Exercise directions:
Filter the entries and keep only the lines where the string "coordinates" appears.

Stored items
"""

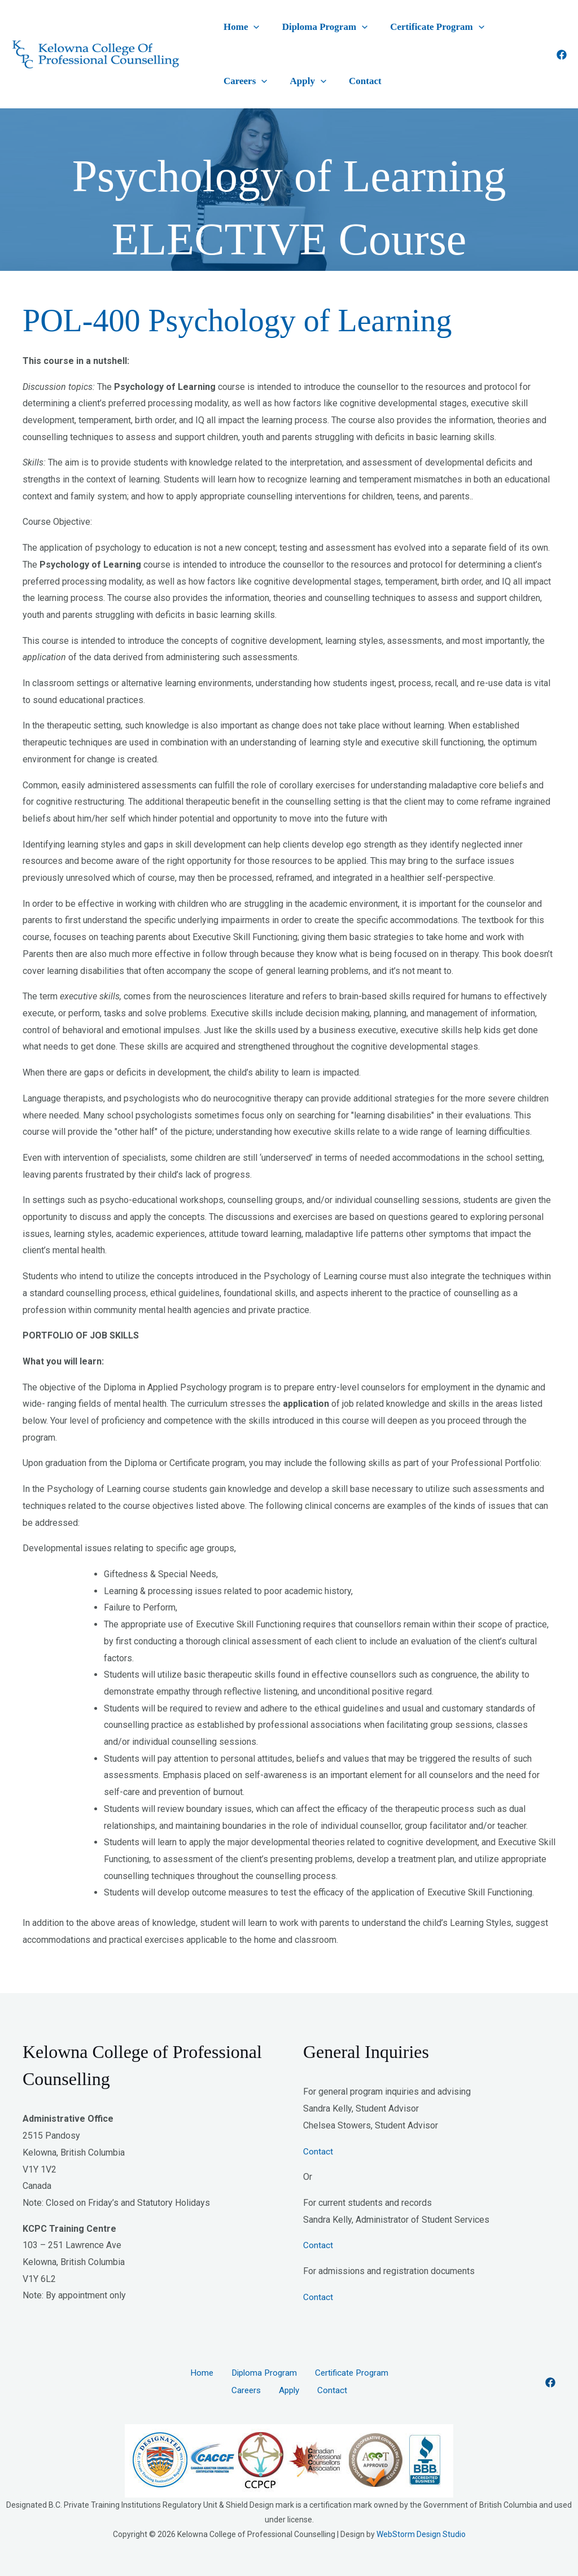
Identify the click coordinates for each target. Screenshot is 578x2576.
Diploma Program (301, 30)
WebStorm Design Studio (421, 2546)
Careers (473, 30)
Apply (234, 91)
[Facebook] (562, 61)
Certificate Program (398, 30)
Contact (275, 91)
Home (234, 30)
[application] (245, 30)
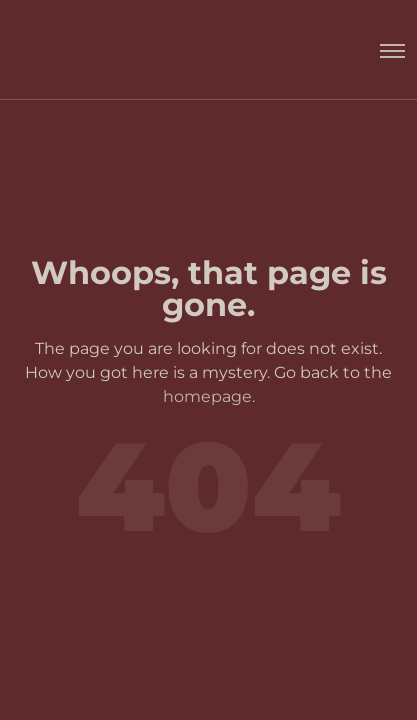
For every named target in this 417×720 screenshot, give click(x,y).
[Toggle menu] (382, 50)
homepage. (209, 396)
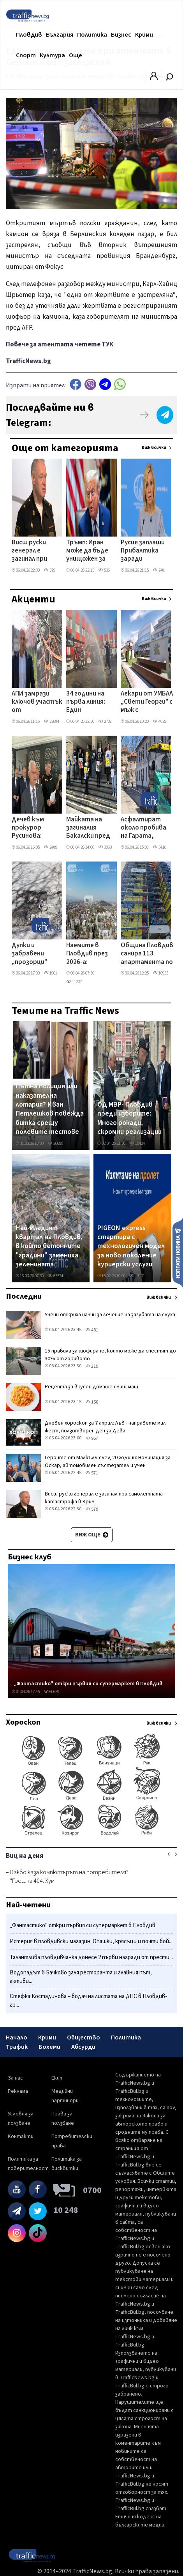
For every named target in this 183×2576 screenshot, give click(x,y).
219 (91, 1366)
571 (91, 1473)
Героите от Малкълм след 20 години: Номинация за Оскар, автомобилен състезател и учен (108, 1461)
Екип (56, 2078)
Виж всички (154, 447)
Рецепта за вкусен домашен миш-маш (91, 1387)
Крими (144, 34)
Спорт (26, 55)
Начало (16, 2037)
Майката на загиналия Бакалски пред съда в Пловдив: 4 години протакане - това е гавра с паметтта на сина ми (88, 828)
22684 (51, 721)
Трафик (17, 2047)
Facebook (75, 384)
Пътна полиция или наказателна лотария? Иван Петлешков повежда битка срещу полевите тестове (50, 1109)
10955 (160, 973)
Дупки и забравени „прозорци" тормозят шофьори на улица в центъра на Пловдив (30, 954)
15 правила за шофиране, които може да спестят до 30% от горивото (110, 1355)
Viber (90, 384)
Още (75, 55)
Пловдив (29, 34)
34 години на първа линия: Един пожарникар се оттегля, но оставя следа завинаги (88, 702)
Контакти (20, 2136)
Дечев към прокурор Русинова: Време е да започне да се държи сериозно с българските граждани (32, 828)
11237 (74, 982)
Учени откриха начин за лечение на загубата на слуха (110, 1315)
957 (91, 1438)
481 (91, 1330)
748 (158, 570)
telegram (105, 384)
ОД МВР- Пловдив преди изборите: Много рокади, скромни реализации (129, 1118)
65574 (55, 1276)
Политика (92, 34)
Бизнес (121, 34)
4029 (159, 721)
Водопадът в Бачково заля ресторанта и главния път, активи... (81, 1977)
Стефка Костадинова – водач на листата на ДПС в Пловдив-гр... (88, 2000)
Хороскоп (23, 1722)
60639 (51, 1692)
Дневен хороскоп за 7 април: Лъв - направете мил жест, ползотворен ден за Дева (105, 1427)
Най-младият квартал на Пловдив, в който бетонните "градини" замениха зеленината (49, 1246)
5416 (159, 847)
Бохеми (49, 2047)
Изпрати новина (177, 1252)
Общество (83, 2037)
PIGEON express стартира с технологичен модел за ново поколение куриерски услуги (131, 1246)
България (59, 34)
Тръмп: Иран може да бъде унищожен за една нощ (87, 551)
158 (91, 1402)
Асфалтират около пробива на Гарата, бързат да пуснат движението (143, 828)
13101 (137, 1276)
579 (49, 570)
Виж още (91, 1535)
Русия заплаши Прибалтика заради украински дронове (143, 551)
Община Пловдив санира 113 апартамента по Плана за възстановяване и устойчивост (147, 954)
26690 (55, 1143)
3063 (105, 847)
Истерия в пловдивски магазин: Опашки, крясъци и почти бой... (91, 1941)
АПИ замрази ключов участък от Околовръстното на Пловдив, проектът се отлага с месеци (40, 702)
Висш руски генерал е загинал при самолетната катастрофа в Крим (35, 551)
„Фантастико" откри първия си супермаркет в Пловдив (88, 1684)
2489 (50, 847)
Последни (24, 1296)
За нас (15, 2078)
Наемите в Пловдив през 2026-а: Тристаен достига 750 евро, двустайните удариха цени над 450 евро (87, 954)
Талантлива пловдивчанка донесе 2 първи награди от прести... (91, 1957)
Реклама (18, 2091)
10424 (137, 1143)
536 (104, 570)
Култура (52, 55)
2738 (105, 721)
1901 (50, 973)
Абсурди (83, 2047)
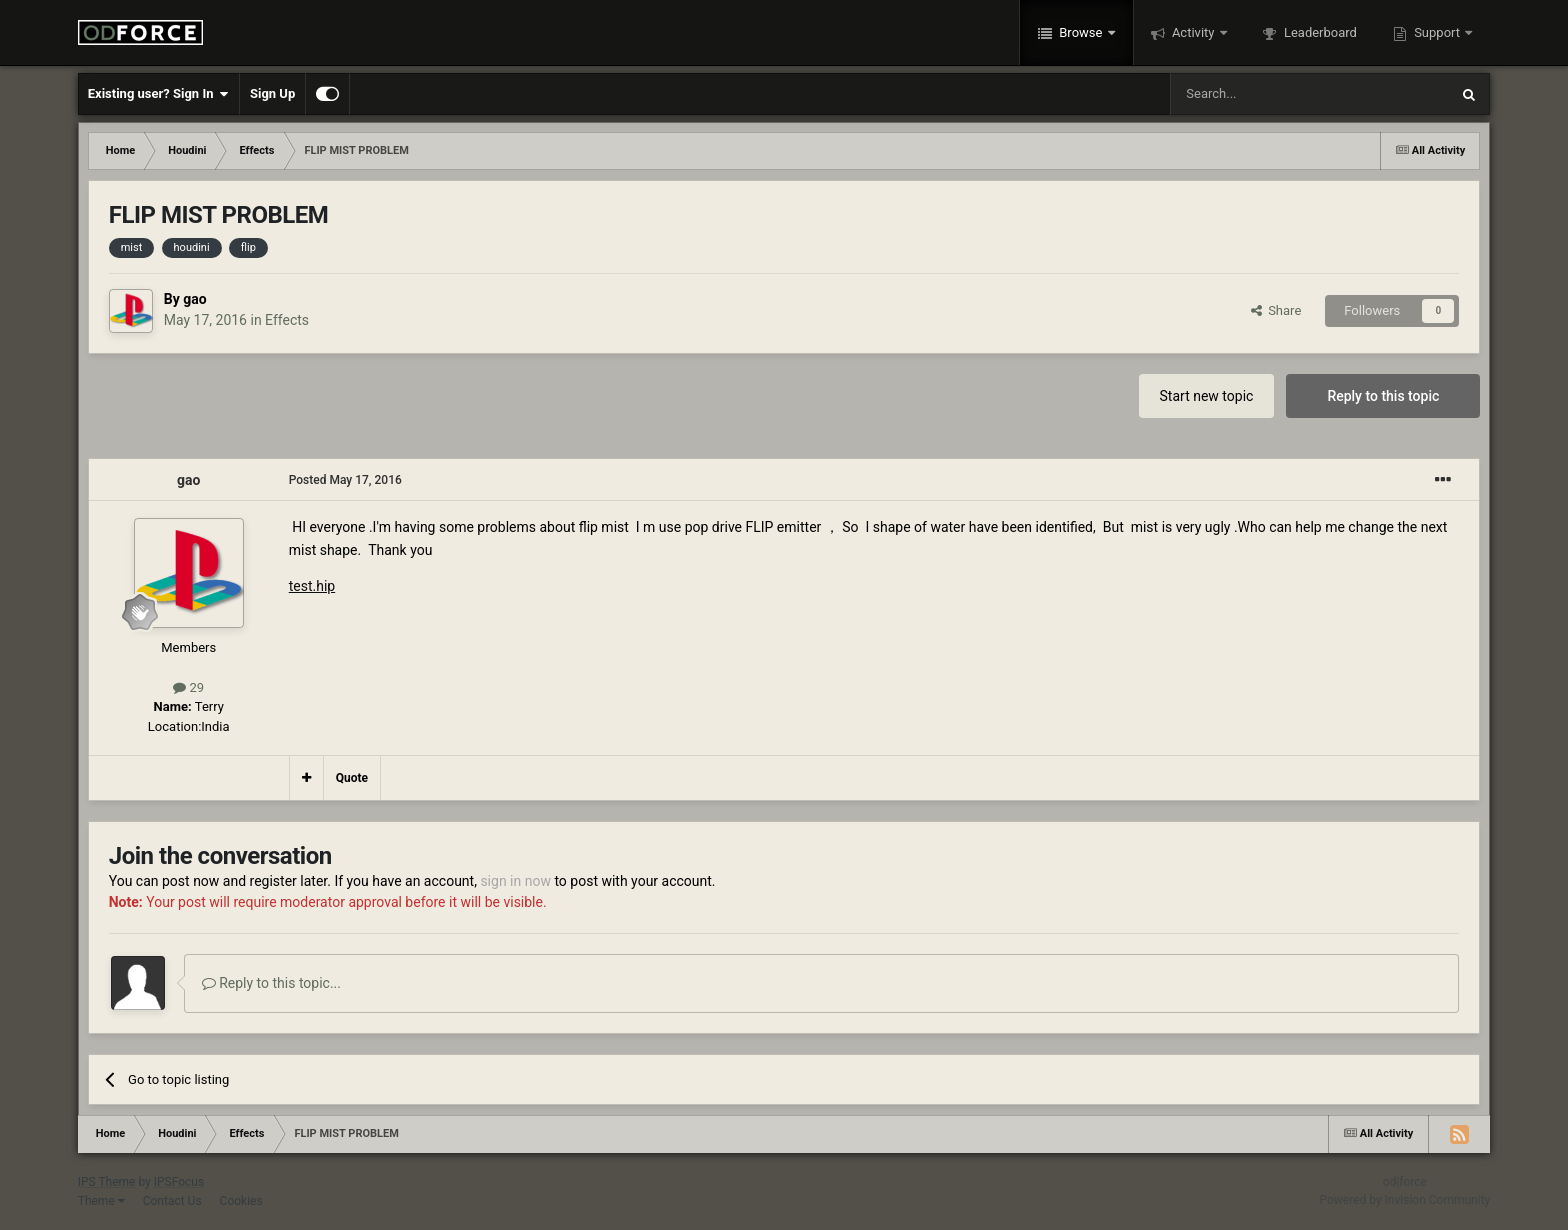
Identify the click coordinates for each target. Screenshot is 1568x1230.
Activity (1193, 32)
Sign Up (272, 93)
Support (1437, 32)
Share (1276, 310)
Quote (352, 778)
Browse (1081, 32)
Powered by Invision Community (1405, 1200)
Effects (287, 320)
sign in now (515, 881)
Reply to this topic (1383, 396)
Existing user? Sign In (158, 94)
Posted (345, 480)
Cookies (241, 1201)
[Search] (1262, 94)
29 (188, 687)
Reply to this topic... (271, 983)
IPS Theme (107, 1182)
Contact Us (172, 1201)
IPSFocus (179, 1182)
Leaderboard (1319, 32)
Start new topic (1207, 396)
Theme (101, 1201)
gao (194, 299)
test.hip (312, 586)
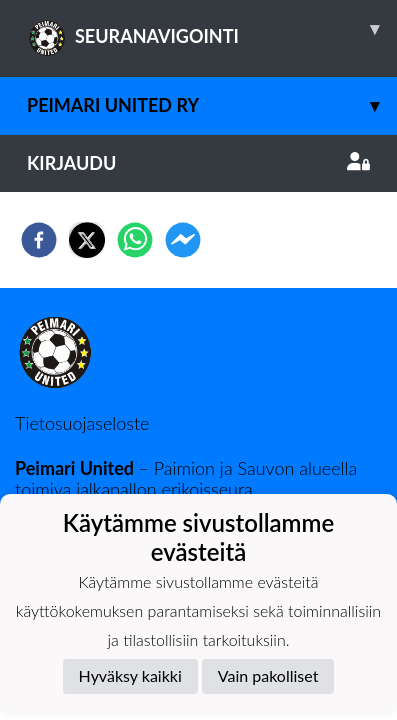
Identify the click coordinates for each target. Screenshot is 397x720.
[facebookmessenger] (183, 240)
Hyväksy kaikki (130, 675)
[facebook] (39, 240)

"""

Expected output:
Identify the click coordinates for each target. Screenshot is 578x2576.
Identify the click coordinates for each target. Screenshot is 1568x1230.
Identify the click coordinates for each target. Screenshot is 397x720.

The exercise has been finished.